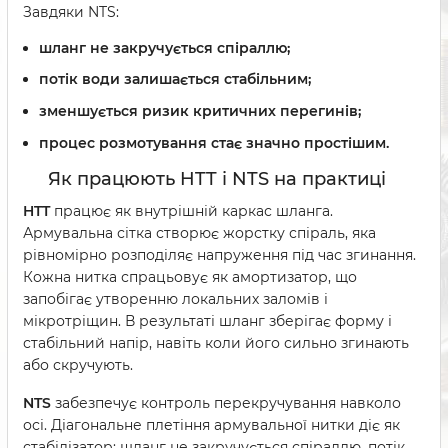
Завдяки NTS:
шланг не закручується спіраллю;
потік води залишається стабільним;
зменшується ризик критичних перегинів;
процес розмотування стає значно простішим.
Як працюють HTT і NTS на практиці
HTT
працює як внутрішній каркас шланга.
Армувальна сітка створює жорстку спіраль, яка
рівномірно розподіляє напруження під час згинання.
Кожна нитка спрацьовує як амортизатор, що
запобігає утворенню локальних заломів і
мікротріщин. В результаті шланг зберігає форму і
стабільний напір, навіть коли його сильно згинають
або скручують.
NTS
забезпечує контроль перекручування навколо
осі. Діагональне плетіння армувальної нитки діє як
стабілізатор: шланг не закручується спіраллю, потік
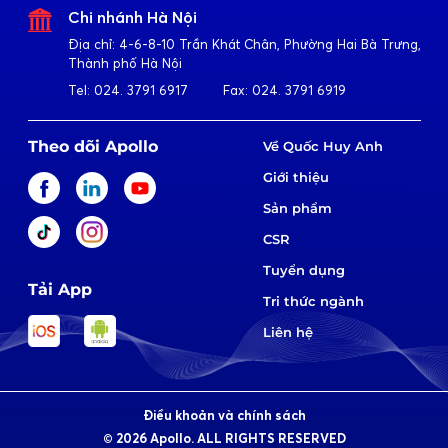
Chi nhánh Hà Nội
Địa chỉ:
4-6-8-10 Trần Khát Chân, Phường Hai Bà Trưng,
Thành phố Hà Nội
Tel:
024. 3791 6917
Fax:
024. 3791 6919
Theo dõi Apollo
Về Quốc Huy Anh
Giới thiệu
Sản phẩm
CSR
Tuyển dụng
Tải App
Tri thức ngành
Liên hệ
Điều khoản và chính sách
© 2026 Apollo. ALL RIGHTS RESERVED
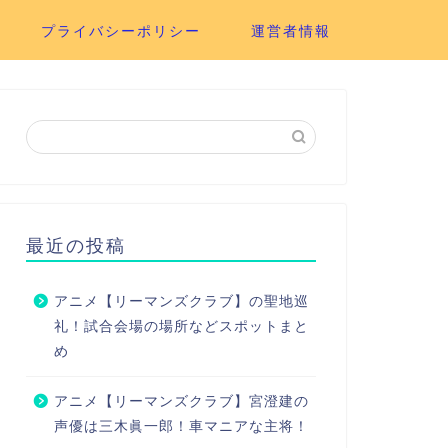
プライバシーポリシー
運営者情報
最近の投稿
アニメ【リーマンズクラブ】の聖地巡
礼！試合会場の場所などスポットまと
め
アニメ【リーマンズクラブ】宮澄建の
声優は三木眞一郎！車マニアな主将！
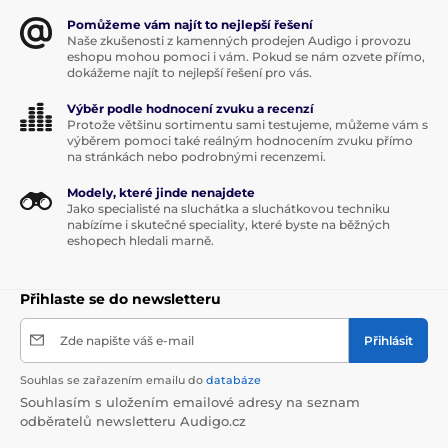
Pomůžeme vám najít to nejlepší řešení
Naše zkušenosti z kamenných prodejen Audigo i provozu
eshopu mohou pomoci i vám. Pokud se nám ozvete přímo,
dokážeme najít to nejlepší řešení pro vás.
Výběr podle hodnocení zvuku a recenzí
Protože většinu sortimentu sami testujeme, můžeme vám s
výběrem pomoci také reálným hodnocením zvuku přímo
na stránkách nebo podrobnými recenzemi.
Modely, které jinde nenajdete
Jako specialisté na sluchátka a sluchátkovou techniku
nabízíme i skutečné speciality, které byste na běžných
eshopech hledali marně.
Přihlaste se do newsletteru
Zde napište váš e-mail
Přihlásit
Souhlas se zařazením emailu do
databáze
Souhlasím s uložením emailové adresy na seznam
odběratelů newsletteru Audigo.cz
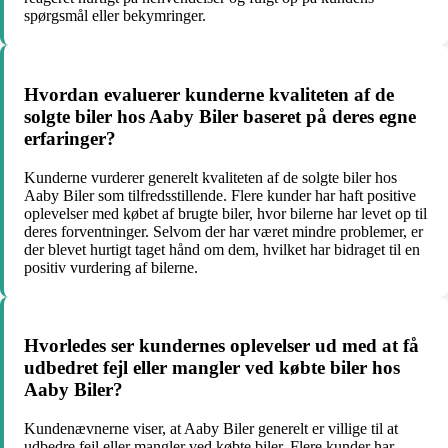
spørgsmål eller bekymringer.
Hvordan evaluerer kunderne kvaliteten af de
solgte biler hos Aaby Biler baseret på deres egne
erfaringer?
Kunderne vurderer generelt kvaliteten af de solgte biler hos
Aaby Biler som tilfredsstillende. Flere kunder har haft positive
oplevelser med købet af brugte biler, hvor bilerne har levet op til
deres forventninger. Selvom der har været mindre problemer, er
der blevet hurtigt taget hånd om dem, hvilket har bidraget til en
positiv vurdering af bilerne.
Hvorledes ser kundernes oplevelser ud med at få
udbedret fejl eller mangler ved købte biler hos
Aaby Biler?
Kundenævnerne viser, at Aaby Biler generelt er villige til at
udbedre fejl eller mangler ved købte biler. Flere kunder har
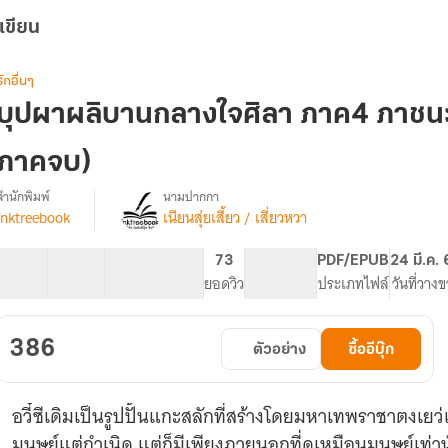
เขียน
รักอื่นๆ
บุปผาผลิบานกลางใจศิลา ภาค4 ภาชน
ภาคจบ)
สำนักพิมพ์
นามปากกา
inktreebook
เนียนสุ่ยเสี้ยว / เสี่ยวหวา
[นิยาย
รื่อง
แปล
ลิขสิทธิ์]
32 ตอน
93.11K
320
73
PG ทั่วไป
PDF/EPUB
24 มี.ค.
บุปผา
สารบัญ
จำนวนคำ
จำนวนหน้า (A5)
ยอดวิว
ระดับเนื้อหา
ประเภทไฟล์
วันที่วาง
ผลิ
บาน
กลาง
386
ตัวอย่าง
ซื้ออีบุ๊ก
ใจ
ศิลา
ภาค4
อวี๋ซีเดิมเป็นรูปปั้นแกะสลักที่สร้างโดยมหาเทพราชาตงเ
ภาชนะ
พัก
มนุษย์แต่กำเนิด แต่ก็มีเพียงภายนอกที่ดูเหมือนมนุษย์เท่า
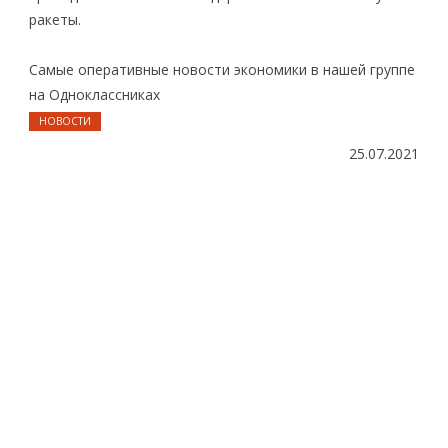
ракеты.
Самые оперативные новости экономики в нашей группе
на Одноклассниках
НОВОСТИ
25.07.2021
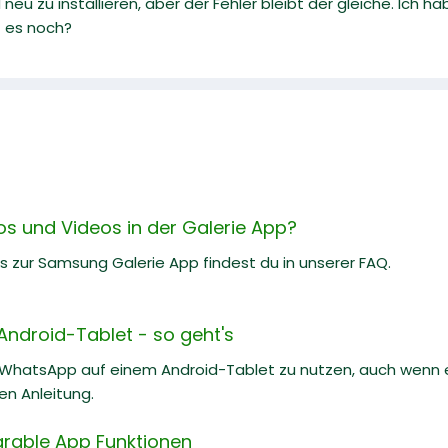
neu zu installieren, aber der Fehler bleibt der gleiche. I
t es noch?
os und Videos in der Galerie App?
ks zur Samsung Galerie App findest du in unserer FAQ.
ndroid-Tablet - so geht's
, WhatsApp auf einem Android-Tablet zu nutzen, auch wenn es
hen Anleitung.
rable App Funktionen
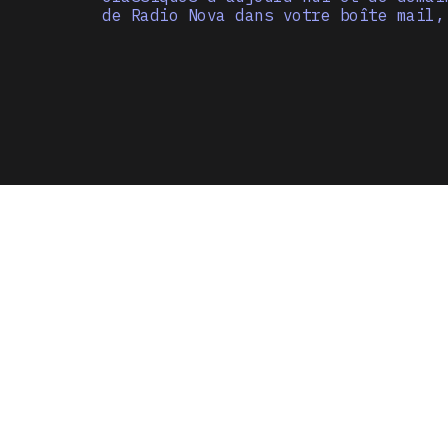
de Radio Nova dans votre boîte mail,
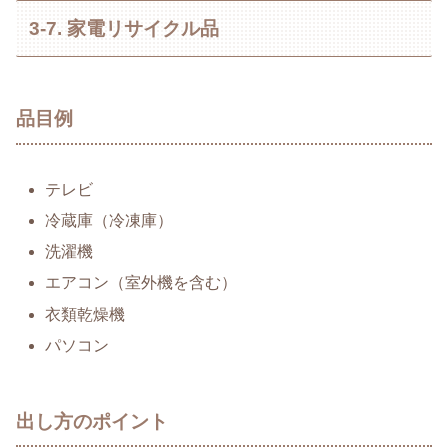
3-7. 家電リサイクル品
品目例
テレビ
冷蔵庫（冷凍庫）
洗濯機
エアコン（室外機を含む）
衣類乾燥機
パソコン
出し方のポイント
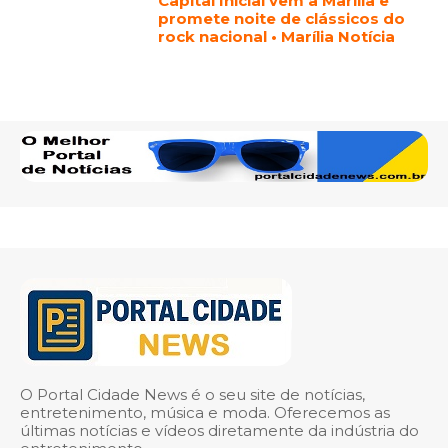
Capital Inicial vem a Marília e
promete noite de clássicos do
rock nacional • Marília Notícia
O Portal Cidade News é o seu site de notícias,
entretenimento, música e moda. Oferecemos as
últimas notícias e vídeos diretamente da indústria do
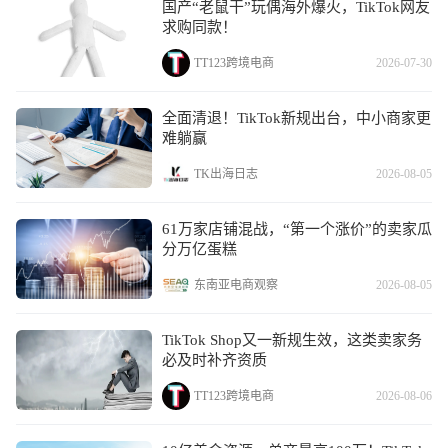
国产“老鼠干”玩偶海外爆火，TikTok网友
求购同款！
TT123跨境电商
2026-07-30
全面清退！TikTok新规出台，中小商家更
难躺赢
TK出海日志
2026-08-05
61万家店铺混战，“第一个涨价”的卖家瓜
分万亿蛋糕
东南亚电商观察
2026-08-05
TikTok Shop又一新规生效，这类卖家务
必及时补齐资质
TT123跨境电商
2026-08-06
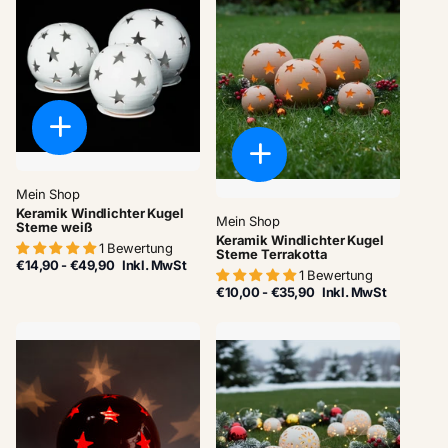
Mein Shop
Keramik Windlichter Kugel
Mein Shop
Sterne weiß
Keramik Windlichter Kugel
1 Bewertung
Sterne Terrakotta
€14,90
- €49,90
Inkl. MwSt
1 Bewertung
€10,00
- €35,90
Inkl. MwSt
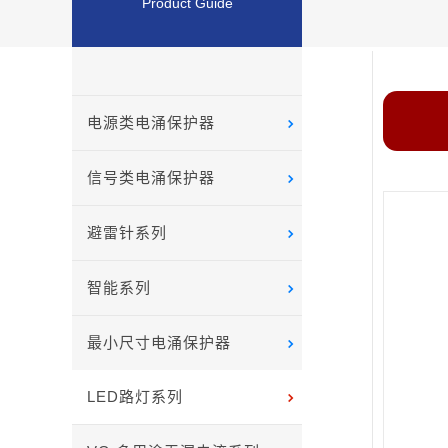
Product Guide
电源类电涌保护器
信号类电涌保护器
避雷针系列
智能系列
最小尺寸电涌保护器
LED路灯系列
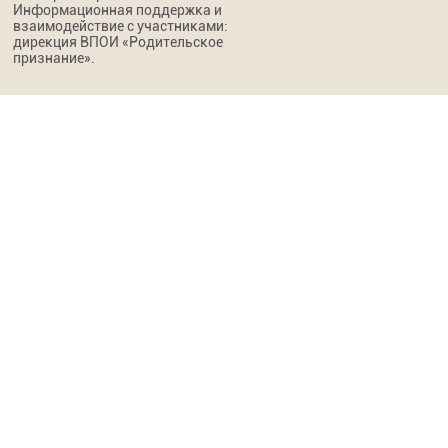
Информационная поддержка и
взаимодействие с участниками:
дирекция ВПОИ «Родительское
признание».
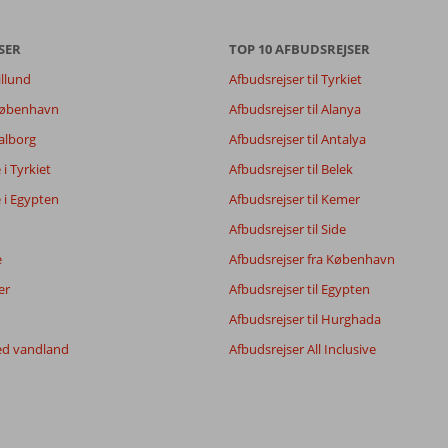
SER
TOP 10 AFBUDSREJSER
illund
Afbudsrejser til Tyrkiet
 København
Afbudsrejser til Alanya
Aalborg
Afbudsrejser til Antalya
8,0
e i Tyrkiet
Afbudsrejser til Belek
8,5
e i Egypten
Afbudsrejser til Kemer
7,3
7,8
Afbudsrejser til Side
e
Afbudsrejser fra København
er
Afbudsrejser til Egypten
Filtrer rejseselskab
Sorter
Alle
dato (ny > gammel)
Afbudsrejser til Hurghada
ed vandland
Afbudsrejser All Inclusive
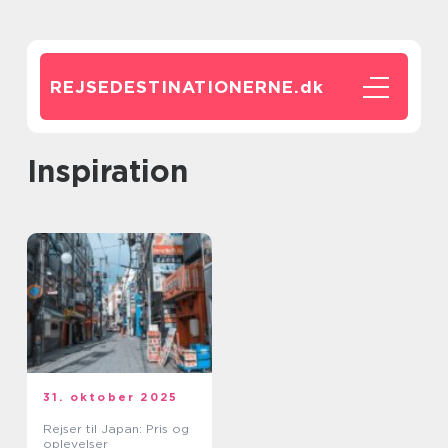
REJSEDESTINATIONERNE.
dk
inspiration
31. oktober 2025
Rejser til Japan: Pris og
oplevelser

________________________________________

*Task statement*: The line containing "nabízíme i skutečné" marks the end: copy exactly every line from the start of the records up to and including it, leaving out the pictures.

*Result*:
Завдяки NTS:
шланг не закручується спіраллю;
потік води залишається стабільним;
зменшується ризик критичних перегинів;
процес розмотування стає значно простішим.
Як працюють HTT і NTS на практиці
HTT
працює як внутрішній каркас шланга.
Армувальна сітка створює жорстку спіраль, яка
рівномірно розподіляє напруження під час згинання.
Кожна нитка спрацьовує як амортизатор, що
запобігає утворенню локальних заломів і
мікротріщин. В результаті шланг зберігає форму і
стабільний напір, навіть коли його сильно згинають
або скручують.
NTS
забезпечує контроль перекручування навколо
осі. Діагональне плетіння армувальної нитки діє як
стабілізатор: шланг не закручується спіраллю, потік
Chi nhánh Hà Nội
Địa chỉ:
4-6-8-10 Trần Khát Chân, Phường Hai Bà Trưng,
Thành phố Hà Nội
Tel:
024. 3791 6917
Fax:
024. 3791 6919
Theo dõi Apollo
Về Quốc Huy Anh
Giới thiệu
Sản phẩm
CSR
Tuyển dụng
Tải App
Tri thức ngành
Liên hệ
Điều khoản và chính sách
© 2026 Apollo. ALL RIGHTS RESERVED
プライバシーポリシー
運営者情報
最近の投稿
アニメ【リーマンズクラブ】の聖地巡
礼！試合会場の場所などスポットまと
め
アニメ【リーマンズクラブ】宮澄建の
声優は三木眞一郎！車マニアな主将！
Pomůžeme vám najít to nejlepší řešení
Naše zkušenosti z kamenných prodejen Audigo i provozu
eshopu mohou pomoci i vám. Pokud se nám ozvete přímo,
dokážeme najít to nejlepší řešení pro vás.
Výběr podle hodnocení zvuku a recenzí
Protože většinu sortimentu sami testujeme, můžeme vám s
výběrem pomoci také reálným hodnocením zvuku přímo
na stránkách nebo podrobnými recenzemi.
Modely, které jinde nenajdete
Jako specialisté na sluchátka a sluchátkovou techniku
nabízíme i skutečné speciality, které byste na běžných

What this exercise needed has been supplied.